We try and meet with all of the groups that we lend to on a quarterly basis, understand what they are doing on the existing framework and also what is next, and how we can help with the next step, and how does that accelerate things towards that longer-dated outcome. Finance has an interesting role to play in terms of not just getting the original deal done, but really accelerating and building momentum.
We have seen that in a number of sponsors. There is almost a race to net-zero, at least in the property sector, where quite a large number of funds are already invested. I think finance can play that role, almost being that catalyst for change and acceleration.
Mariko Ishikawa, LPC/IFR: Craig, how do you integrate ESG analysis into portfolio constructions, and what are your strategies for ESG debt? There is a related question related from the audience about how the buyside screens for greenwashing in its investments?
Craig Morabito, First Sentier: It really depends on the portfolio and its objectives, and there is, a suite of portfolios and ESG investment vehicles out there. The most prominent is ESG integration in the fundamental risk analysis of a credit. Incorporating the ESG risks into a credit rating, which is a probability of default. That lends itself to pricing ESG risk. If it is cheap enough, you can add it to the portfolio. If it is not, then you screen it out, and, hopefully, you get a natural tilt to your portfolio, but that isn’t always guaranteed. But that is the mainstream right now.
The next step is more important, and it is definitely increasing in terms of the clients’ interests, as well as what I am seeing out there and in line with what we are doing, which is both putting limits and reporting in place. So, limits on making sure that you do have a portfolio that has an ESG profile that is better than the market, or the benchmark, or the risk profile that it is looking to target.
You can use external or internal ratings, or data like carbon footprint or intensity, diversity scores, to flesh that out. That helps manage overall ESG risks at the portfolio level. The next step, and this I think will be the most important going forward, is stating an ESG objective for the portfolio. This is definitely happening in Europe, and they are shaping what that will look like for the industry now, which is great.
That ESG objective needs to sit right next to your return objective.
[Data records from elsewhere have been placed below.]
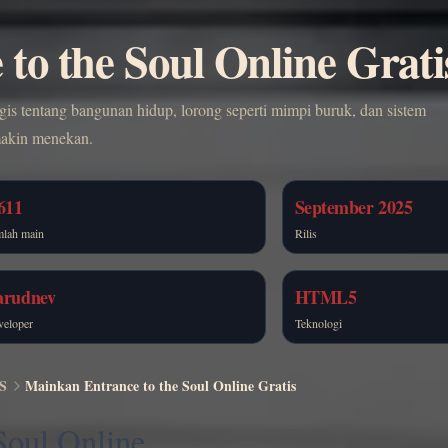
to the Soul Online Grati
ogis tentang bangunan hidup, lorong seperti mimpi buruk, dan sistem
makin menekan.
611
September 2025
mlah main
Rilis
arudnev
HTML5
veloper
Teknologi
S
Mainkan Entrance to the Soul Online Gratis
Soul Online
For example, you have to outperform the benchmark by 1% and ensure that you have a carbon footprint 15% lower than the benchmark or the universal risk profile that you are tracking. Those requirements on a portfolio will ensure that the portfolio invests in an ESG-focused way.
Obviously, there are targeted portfolios out there aiming to be carbon-zero, or green bond portfolios, and we will touch on greenwashing shortly. For us, the key is that the company has a company-level ESG strategy, that it is not just looking to fund a specific group of assets, that are not legally ring-fenced, and instead only report on them and say, “These are green. Please fund these.” We like to see a company-level strategy. We need them to be reporting at the company level. There is a lot of work and effort involved in that, but company-level reporting is necessary, and particularly for active investors like us, our credit analysts grind through them, and report on them.
We try to build databases. The key for us is to avoid greenwashing, particularly so if a green bond comes to the market, and the company doesn’t have a corporate plan at all. That is just a simple No straight off the bat for our ESG portfolios. Then it comes down to ongoing monitoring.
As an investor, we are lucky, we can vote with our feet. Obviously, engagement happens before then. But, we can vote with our feet, sell out, and, hopefully, the market prices adjust accordingly in secondary after that. We have obviously seen that in the oil and gas, and tobacco sectors globally. They are starting to price in for the risks that investors are seeing.
Prakash Chakravarti, LPC/IFR: Tania, do you have any thoughts on this topic of greenwashing?
Tania Smith, ANZ: Adhering to the market guidelines and principles can really help ensure that customers avoid that risk of greenwashing. When the principles have been developed, they have really outlined three points that customers should be thinking about in regards to the ambition of targets, particularly for SLLs and SLBs. These relate to their historic performance, peer comparisons, and science or industry benchmarks.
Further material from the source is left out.